Les vendredis sont désormais aussi noirs que les samedis et les dimanches, les gilets n’en finissent plus d’être jaunes, et dans ce monde bas en couleur, il semble que de plus en plus de monde souhaiterait que seules les oeuvres d’artistes blancs comme neige aient le droit de cité. Ici on empêche la diffusion d’un film de Polanski, dans le New York Times on discute du fait de pouvoir exposer ou non Paul Gauguin à Londres, comme s’il ne s’agissait pas de traduire des hommes en justice pour ce qu’ils ont fait, mais des bobines de pellicule, des toiles ou des pages, parce qu’il serait à la fin insupportable de reconnaître la beauté d’une fleur qui aurait poussé sur un tas de fumier. À ce petit jeu de ne garder que la production des artistes irréprochables, autant le dire, on peut sans doute vider bien des musées et des bibliothèques. Et la musique n’y échappera pas non plus car à bien y regarder, surtout avec des yeux de 2019, il y a plus d’un mauvais garçon ou d’une mauvaise fille qui s’est illustré dans cet art comme dans les autres.

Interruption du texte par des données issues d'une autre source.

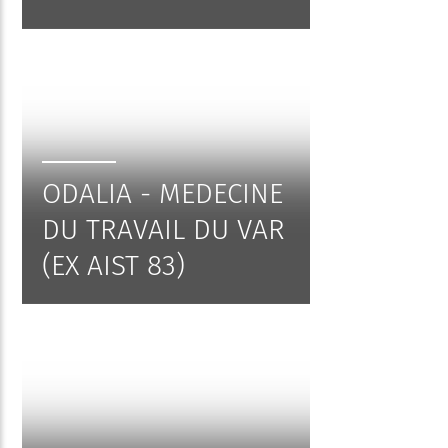
ODALIA - MEDECINE
DU TRAVAIL DU VAR
(EX AIST 83)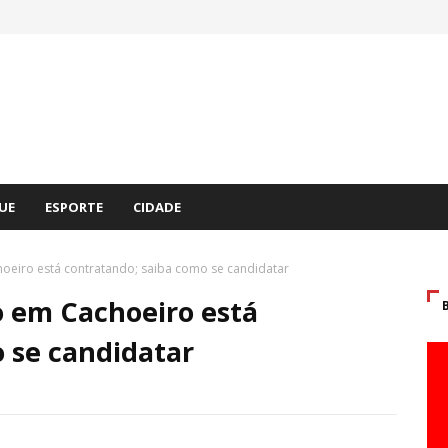
UE
ESPORTE
CIDADE
eiro está contratando; saiba como se candidatar
 em Cachoeiro está
 se candidatar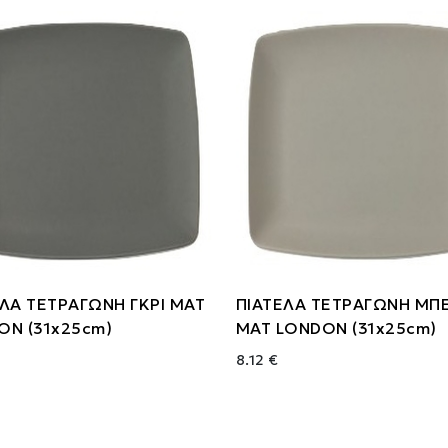
ΛΑ ΤΕΤΡΑΓΩΝH ΓΚΡΙ ΜΑΤ
ΠΙΑΤΕΛΑ ΤΕΤΡΑΓΩΝΗ ΜΠ
ON (31x25cm)
ΜΑΤ LONDON (31x25cm)
8.12 €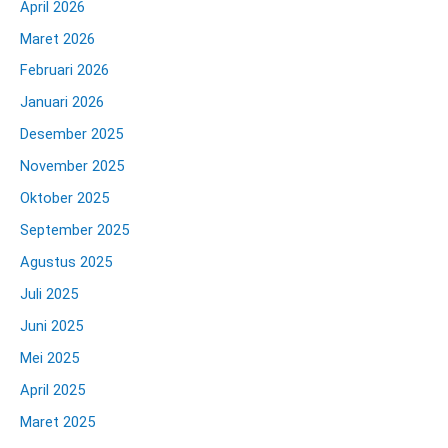
April 2026
Maret 2026
Februari 2026
Januari 2026
Desember 2025
November 2025
Oktober 2025
September 2025
Agustus 2025
Juli 2025
Juni 2025
Mei 2025
April 2025
Maret 2025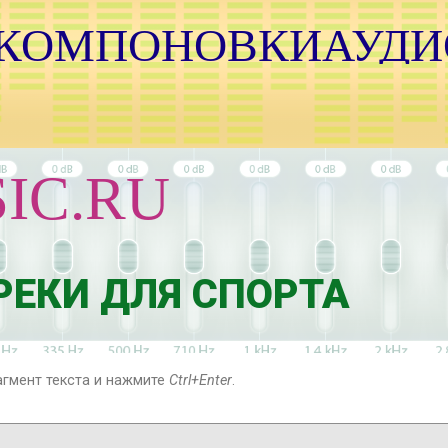
 КОМПОНОВКИАУДИ
IC.RU
У
Н
О
Р
ЕКИ ДЛЯ СПОРТА
агмент текста и нажмите
Ctrl+Enter
.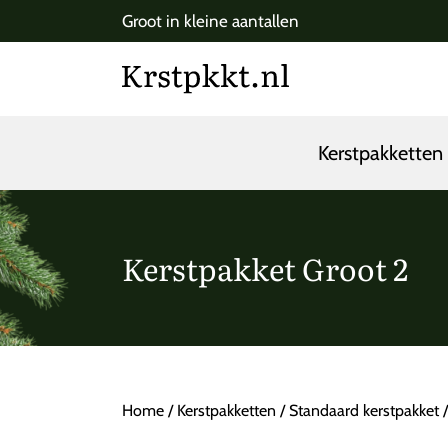
Groot in kleine aantallen
Kerstpakkette
Kerstpakket Groot 2
Home
/
Kerstpakketten
/
Standaard kerstpakket
/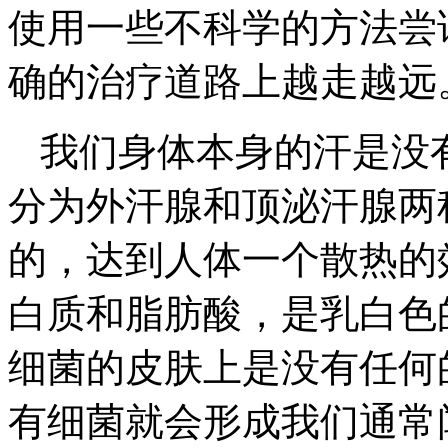
使用一些不科学的方法尝
确的治疗道路上越走越远
我们身体本身的汗是没
分为外汗腺和顶泌汗腺两
的，达到人体一个散热的
白质和脂肪酸，是乳白色
细菌的皮肤上是没有任何
有细菌就会形成我们通常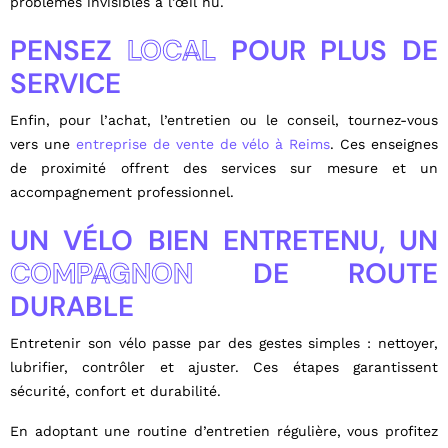
problèmes invisibles à l’œil nu.
PENSEZ
LOCAL
POUR PLUS DE
SERVICE
Enfin, pour l’achat, l’entretien ou le conseil, tournez-vous
vers une
entreprise de vente de vélo à Reims
. Ces enseignes
de proximité offrent des services sur mesure et un
accompagnement professionnel.
UN VÉLO BIEN ENTRETENU, UN
COMPAGNON
DE ROUTE
DURABLE
Entretenir son vélo passe par des gestes simples : nettoyer,
lubrifier, contrôler et ajuster. Ces étapes garantissent
sécurité, confort et durabilité.
En adoptant une routine d’entretien régulière, vous profitez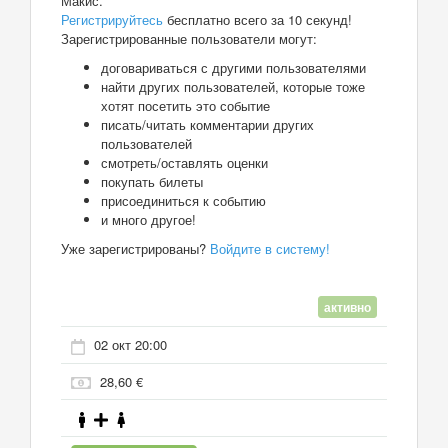
Макис.
Регистрируйтесь
бесплатно всего за 10 секунд!
Зарегистрированные пользователи могут:
договариваться с другими пользователями
найти других пользователей, которые тоже
хотят посетить это событие
писать/читать комментарии других
пользователей
смотреть/оставлять оценки
покупать билеты
присоединиться к событию
и много другое!
Уже зарегистрированы?
Войдите в систему!
активно
02 окт 20:00
28,60 €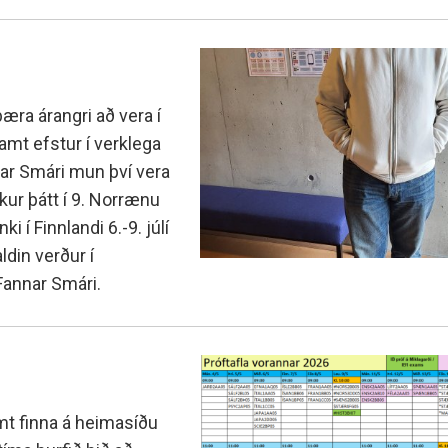
ra árangri að vera í
ramt efstur í verklega
nar Smári mun því vera
kur þátt í 9. Norrænu
 í Finnlandi 6.-9. júlí
din verður í
 Fannar Smári.
mt finna á heimasíðu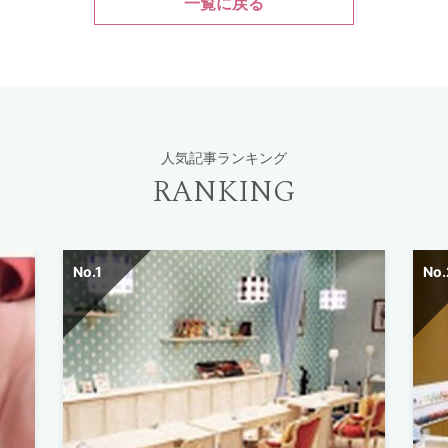
一覧に戻る
人気記事ランキング
RANKING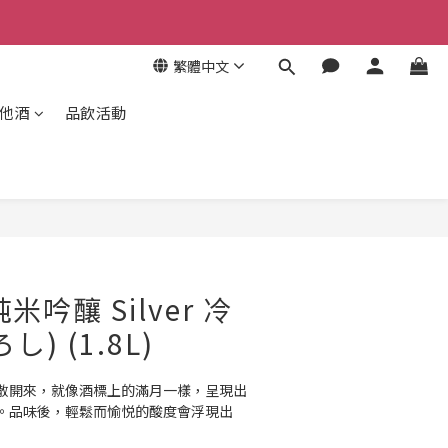
繁體中文
其他酒
品飲活動
米吟釀 Silver 冷
) (1.8L)
散開來，就像酒標上的滿月一樣，呈現出
。品味後，輕鬆而愉悦的酸度會浮現出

Si le fond du débat ne pose pas trop de questions, on aurait toutefois tort d’en vouloir aux filles qui empêchent les diffusions de films car c’est un fait, on n’a jamais rien obtenu comme résultat ou même comme attention autrement qu’en exerçant une certaine pression voire une certaine violence, si regrettables soient-elles : pas sûr que sans le Black Panther, le seul Martin Luther King ait suffi à faire bouger les choses, pas sûr qu’on parlerait encore des gilets jaunes si les défilés se déroulaient sans heurt… Et il en est de même, hélas, pour ces histoires de MeToo où ce n’est pas en demandant poliment justice qu’on l’obtient, à plus forte raison quand on est une femme…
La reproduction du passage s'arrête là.